In a move that has sent shivers down the spines of hairdressers, estate agents, and anyone with a receding hairline and a midlife crisis, His Majesty’s Government has announced draconian new emissions regulations that threaten to drive the convertible car to the brink of extinction. The open-top motoring experience, that most glorious of British traditions (just behind queueing and complaining about the weather), is to be sacrificed on the altar of environmental piety.
But let us not mince words. This is not about saving the planet. This is a calculated act of cultural vandalism. The convertible is the automotive equivalent of a jazz musician: impractical, noisy, and perpetually exposed to the elements. It is the car of choice for the optimist, the hedonist, and the frankly delusional.

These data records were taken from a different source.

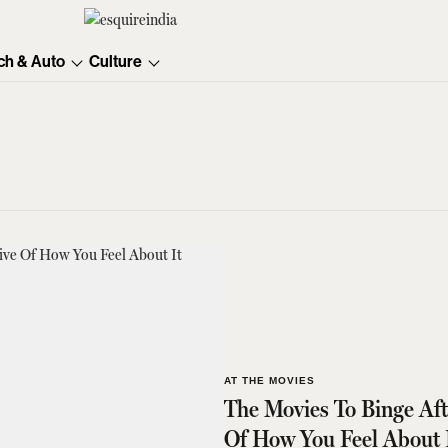
ch & Auto
Culture
AT THE MOVIES
The Movies To Binge Af
Of How You Feel About 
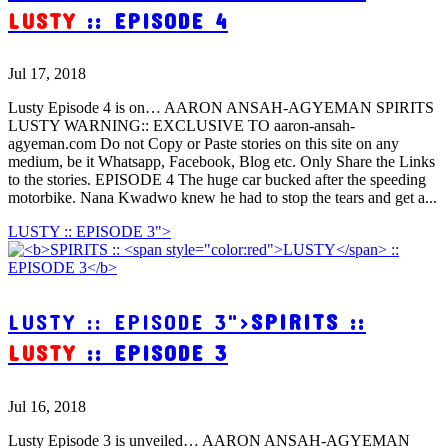
LUSTY
:: EPISODE 4
Jul 17, 2018
Lusty Episode 4 is on… AARON ANSAH-AGYEMAN SPIRITS
LUSTY WARNING:: EXCLUSIVE TO aaron-ansah-
agyeman.com Do not Copy or Paste stories on this site on any
medium, be it Whatsapp, Facebook, Blog etc. Only Share the Links
to the stories. EPISODE 4 The huge car bucked after the speeding
motorbike. Nana Kwadwo knew he had to stop the tears and get a...
LUSTY :: EPISODE 3">
LUSTY :: EPISODE 3">
SPIRITS ::
LUSTY
:: EPISODE 3
Jul 16, 2018
Lusty Episode 3 is unveiled… AARON ANSAH-AGYEMAN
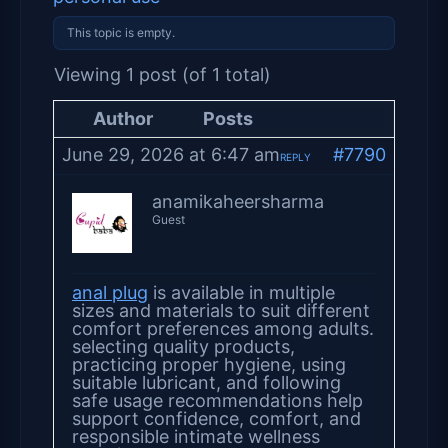
This topic is empty.
Viewing 1 post (of 1 total)
Author
Posts
June 29, 2026 at 6:47 am
#7790
REPLY
anamikaheersharma
Guest
anal plug
is available in multiple
sizes and materials to suit different
comfort preferences among adults.
selecting quality products,
practicing proper hygiene, using
suitable lubricant, and following
safe usage recommendations help
support confidence, comfort, and
responsible intimate wellness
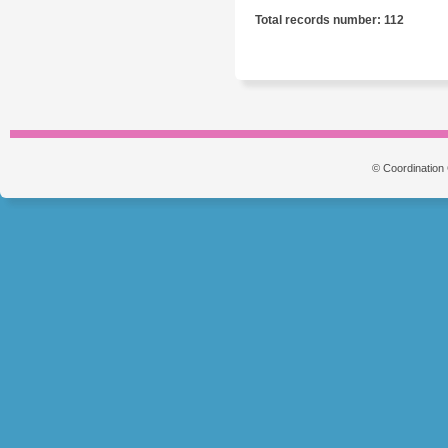
Total records number: 112
© Coordination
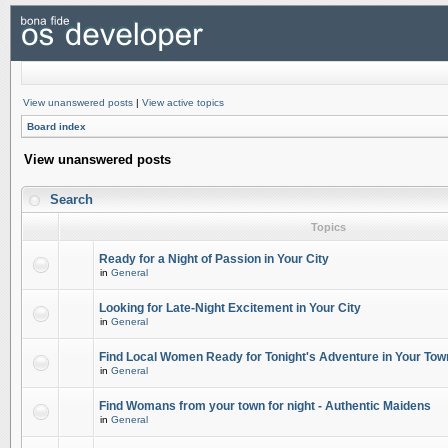
View unanswered posts
|
View active topics
Board index
View unanswered posts
Search
Topics
Ready for a Night of Passion in Your City
in
General
Looking for Late-Night Excitement in Your City
in
General
Find Local Women Ready for Tonight's Adventure in Your Tow
in
General
Find Womans from your town for night - Authentic Maidens
in
General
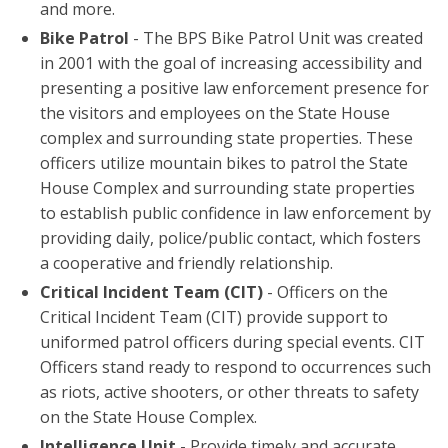
and more.
Bike Patrol
- The BPS Bike Patrol Unit was created
in 2001 with the goal of increasing accessibility and
presenting a positive law enforcement presence for
the visitors and employees on the State House
complex and surrounding state properties. These
officers utilize mountain bikes to patrol the State
House Complex and surrounding state properties
to establish public confidence in law enforcement by
providing daily, police/public contact, which fosters
a cooperative and friendly relationship.
Critical Incident Team (CIT)
- Officers on the
Critical Incident Team (CIT) provide support to
uniformed patrol officers during special events. CIT
Officers stand ready to respond to occurrences such
as riots, active shooters, or other threats to safety
on the State House Complex.
Intelligence Unit
- Provide timely and accurate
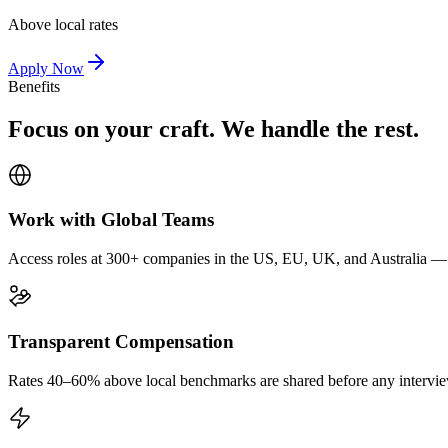
Above local rates
Apply Now
Benefits
Focus on your craft. We handle the rest.
Work with Global Teams
Access roles at 300+ companies in the US, EU, UK, and Australia — wi
Transparent Compensation
Rates 40–60% above local benchmarks are shared before any interview.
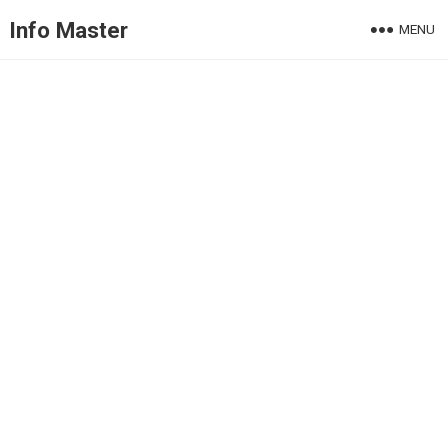
Info Master
MENU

And now, the bureaucrats in their sensible saloons have decided that we must all conform to the bland, hermetically sealed future of electric hatchbacks.
I can picture the scene in Whitehall. A room full of men and women who have never experienced the sheer, unadulterated joy of accelerating through a tunnel with the roof down and the stereo blasting “Bohemian Rhapsody.” They sit there, crunching numbers on clipboards, calculating grams of CO2 per kilometre, and they declare that the convertible must die. They don’t care that it makes you feel alive. They don’t care that it is the only form of transport that allows you to simultaneously enjoy a Cornetto and the smell of freshly cut grass. They care about targets. About deadlines. About the all-consuming, soul-destroying tyranny of net zero.

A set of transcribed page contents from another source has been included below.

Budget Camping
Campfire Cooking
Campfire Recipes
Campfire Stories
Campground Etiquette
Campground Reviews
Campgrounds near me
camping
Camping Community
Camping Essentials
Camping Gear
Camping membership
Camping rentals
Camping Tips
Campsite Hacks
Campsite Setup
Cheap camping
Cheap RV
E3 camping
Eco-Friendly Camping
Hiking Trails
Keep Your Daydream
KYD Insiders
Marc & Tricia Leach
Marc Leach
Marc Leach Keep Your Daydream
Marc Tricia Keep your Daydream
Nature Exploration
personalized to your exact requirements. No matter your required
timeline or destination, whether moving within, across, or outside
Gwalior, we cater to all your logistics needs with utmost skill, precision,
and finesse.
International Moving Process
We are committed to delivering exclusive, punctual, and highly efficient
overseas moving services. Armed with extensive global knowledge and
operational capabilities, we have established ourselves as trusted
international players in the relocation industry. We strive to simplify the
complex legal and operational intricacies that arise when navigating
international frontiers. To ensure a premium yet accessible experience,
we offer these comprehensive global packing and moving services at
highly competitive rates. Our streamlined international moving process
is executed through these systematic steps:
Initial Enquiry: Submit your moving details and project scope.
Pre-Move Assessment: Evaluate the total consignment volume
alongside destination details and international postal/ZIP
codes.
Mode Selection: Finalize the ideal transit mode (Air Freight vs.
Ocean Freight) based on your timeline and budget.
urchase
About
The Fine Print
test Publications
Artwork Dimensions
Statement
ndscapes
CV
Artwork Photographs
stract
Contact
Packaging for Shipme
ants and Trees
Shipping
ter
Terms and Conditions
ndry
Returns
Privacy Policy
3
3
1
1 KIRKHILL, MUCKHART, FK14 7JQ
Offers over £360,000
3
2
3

And what of the alternatives? The electric convertible? A contradiction in terms. You cannot have an open-top electric car. Where would the wind noise come from? The soundtrack of a convertible is the roaring engine, the whistling wind, the screams of a terrified passenger. An electric convertible would be like a silent disco: all the gesturing, none of the catharsis.

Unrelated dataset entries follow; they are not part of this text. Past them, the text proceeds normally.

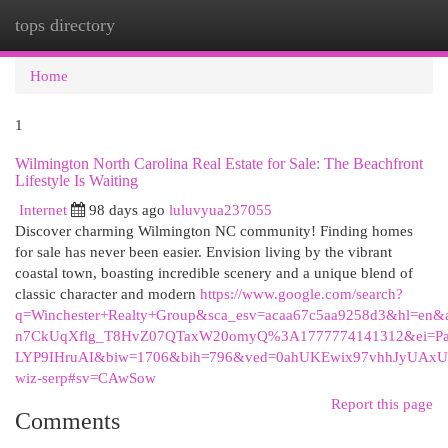
tops directory
Togg
navi
Home
1
Wilmington North Carolina Real Estate for Sale: The Beachfront
Lifestyle Is Waiting
Internet
98 days ago
luluvyua237055
Discover charming Wilmington NC community! Finding homes
for sale has never been easier. Envision living by the vibrant
coastal town, boasting incredible scenery and a unique blend of
classic character and modern
https://www.google.com/search?
q=Winchester+Realty+Group&sca_esv=acaa67c5aa9258d3&hl=en&
n7CkUqXflg_T8HvZ07QTaxW20omyQ%3A1777774141312&ei=Pa
LYP9IHruAI&biw=1706&bih=796&ved=0ahUKEwix97vhhJy
wiz-serp#sv=CAwSow
Report this page
Comments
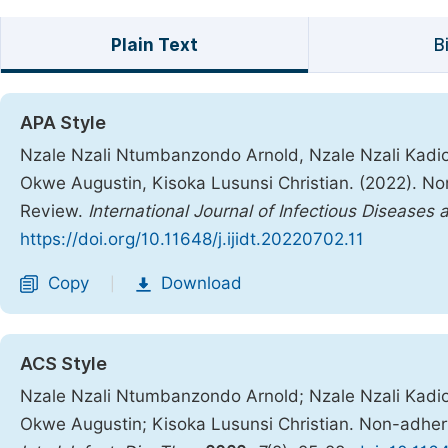
Plain Text
B
APA Style
Nzale Nzali Ntumbanzondo Arnold, Nzale Nzali Kad
Okwe Augustin, Kisoka Lusunsi Christian. (2022). No
Review.
International Journal of Infectious Diseases
https://doi.org/10.11648/j.ijidt.20220702.11
Copy
Download
|
ACS Style
Nzale Nzali Ntumbanzondo Arnold; Nzale Nzali Kad
Okwe Augustin; Kisoka Lusunsi Christian. Non-adhere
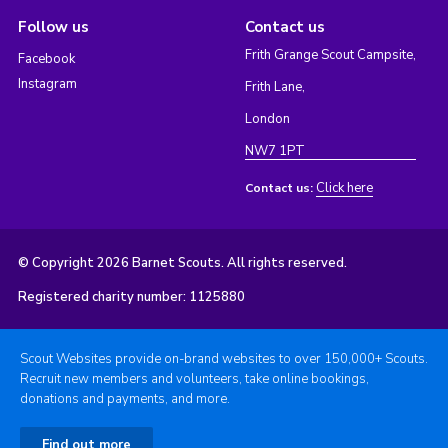
Follow us
Contact us
Frith Grange Scout Campsite,
Facebook
Instagram
Frith Lane,
London
NW7 1PT
Click here
Contact us:
© Copyright 2026 Barnet Scouts. All rights reserved.
Registered charity number: 1125880
Scout Websites provide on-brand websites to over 150,000+ Scouts.
Recruit new members and volunteers, take online bookings,
donations and payments, and more.
Find out more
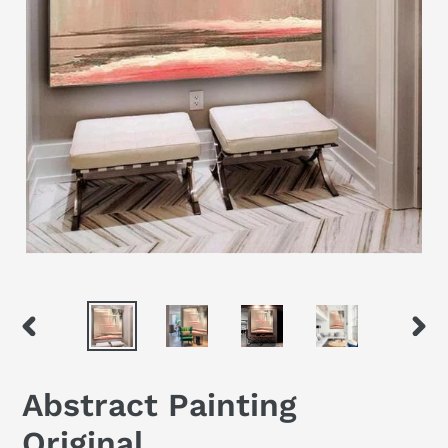
PREVIOUS
NEX
SLIDE
SLID
Abstract Painting
Original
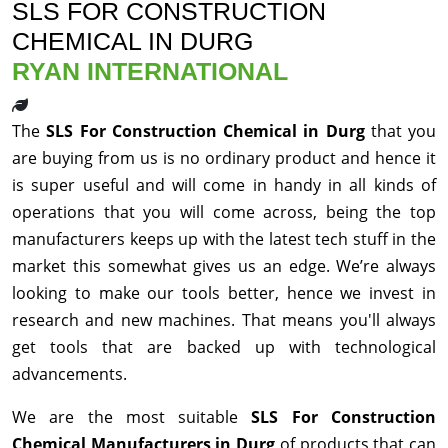
SLS FOR CONSTRUCTION
CHEMICAL IN DURG
RYAN INTERNATIONAL
The
SLS For Construction Chemical in Durg
that you
are buying from us is no ordinary product and hence it
is super useful and will come in handy in all kinds of
operations that you will come across, being the top
manufacturers keeps up with the latest tech stuff in the
market this somewhat gives us an edge. We’re always
looking to make our tools better, hence we invest in
research and new machines. That means you'll always
get tools that are backed up with technological
advancements.
We are the most suitable
SLS For Construction
Chemical Manufacturers in Durg
of products that can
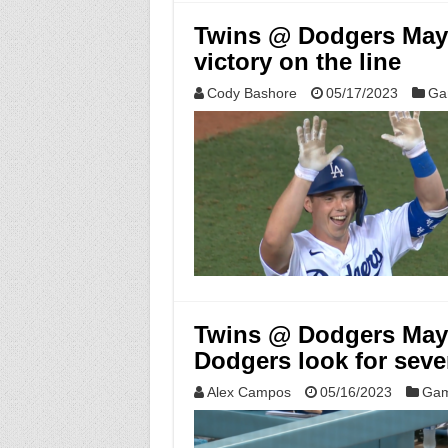
Twins @ Dodgers May 1
victory on the line
Cody Bashore
05/17/2023
Ga
Twins @ Dodgers May 1
Dodgers look for seve
Alex Campos
05/16/2023
Gam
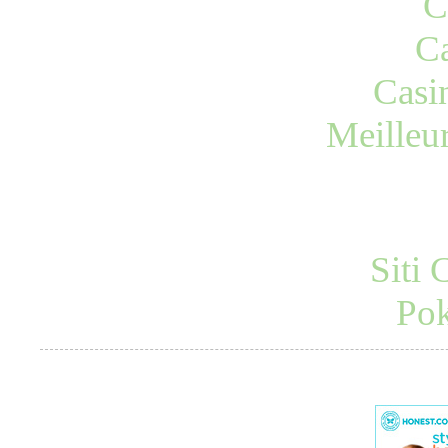
C
Ca
Casi
Meilleu
Siti
Pok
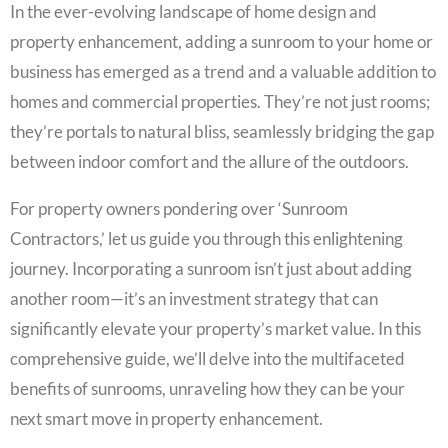
In the ever-evolving landscape of home design and
property enhancement, adding a sunroom to your home or
business has emerged as a trend and a valuable addition to
homes and commercial properties. They’re not just rooms;
they’re portals to natural bliss, seamlessly bridging the gap
between indoor comfort and the allure of the outdoors.
For property owners pondering over ‘Sunroom
Contractors,’ let us guide you through this enlightening
journey. Incorporating a sunroom isn’t just about adding
another room—it’s an investment strategy that can
significantly elevate your property’s market value. In this
comprehensive guide, we’ll delve into the multifaceted
benefits of sunrooms, unraveling how they can be your
next smart move in property enhancement.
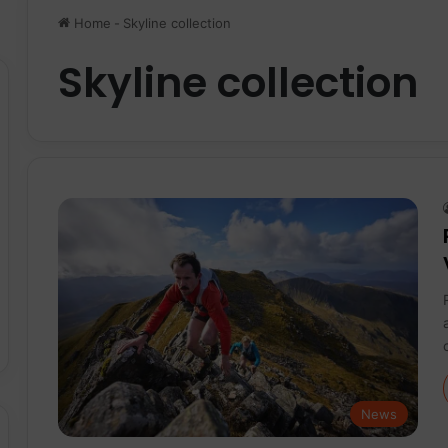
Home
-
Skyline collection
Skyline collection
News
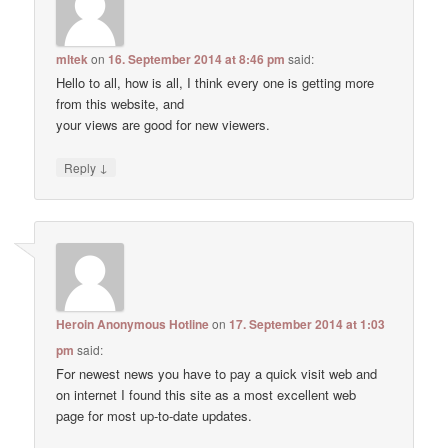
mltek
on
16. September 2014 at 8:46 pm
said:
Hello to all, how is all, I think every one is getting more
from this website, and
your views are good for new viewers.
↓
Reply
Heroin Anonymous Hotline
on
17. September 2014 at 1:03
pm
said:
For newest news you have to pay a quick visit web and
on internet I found this site as a most excellent web
page for most up-to-date updates.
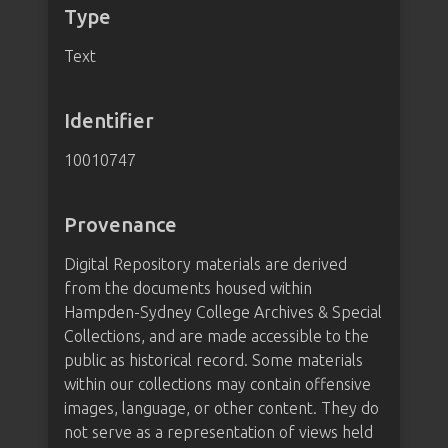
Type
Text
Identifier
10010747
Provenance
Digital Repository materials are derived
from the documents housed within
Hampden-Sydney College Archives & Special
Collections, and are made accessible to the
public as historical record. Some materials
within our collections may contain offensive
images, language, or other content. They do
not serve as a representation of views held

But do not despair, my fellow hedonists. The British spirit is not so easily crushed. We will find ways to subvert the system. We will retrofit vintage drop-tops with hybrid engines, or perhaps simply run them on the tears of eco-warriors. We will hold clandestine meetings in multi-storey car parks, gossiping about the good old days when you could buy a Mazda MX-5 without a moral quandary.
Until then, I will be found at the nearest pub, mourning the death of freedom with a large gin and tonic, watching the drizzle fall on an empty car park, dreaming of a world where the wind still whistles through one’s hair and the sun still warms one’s bald patch.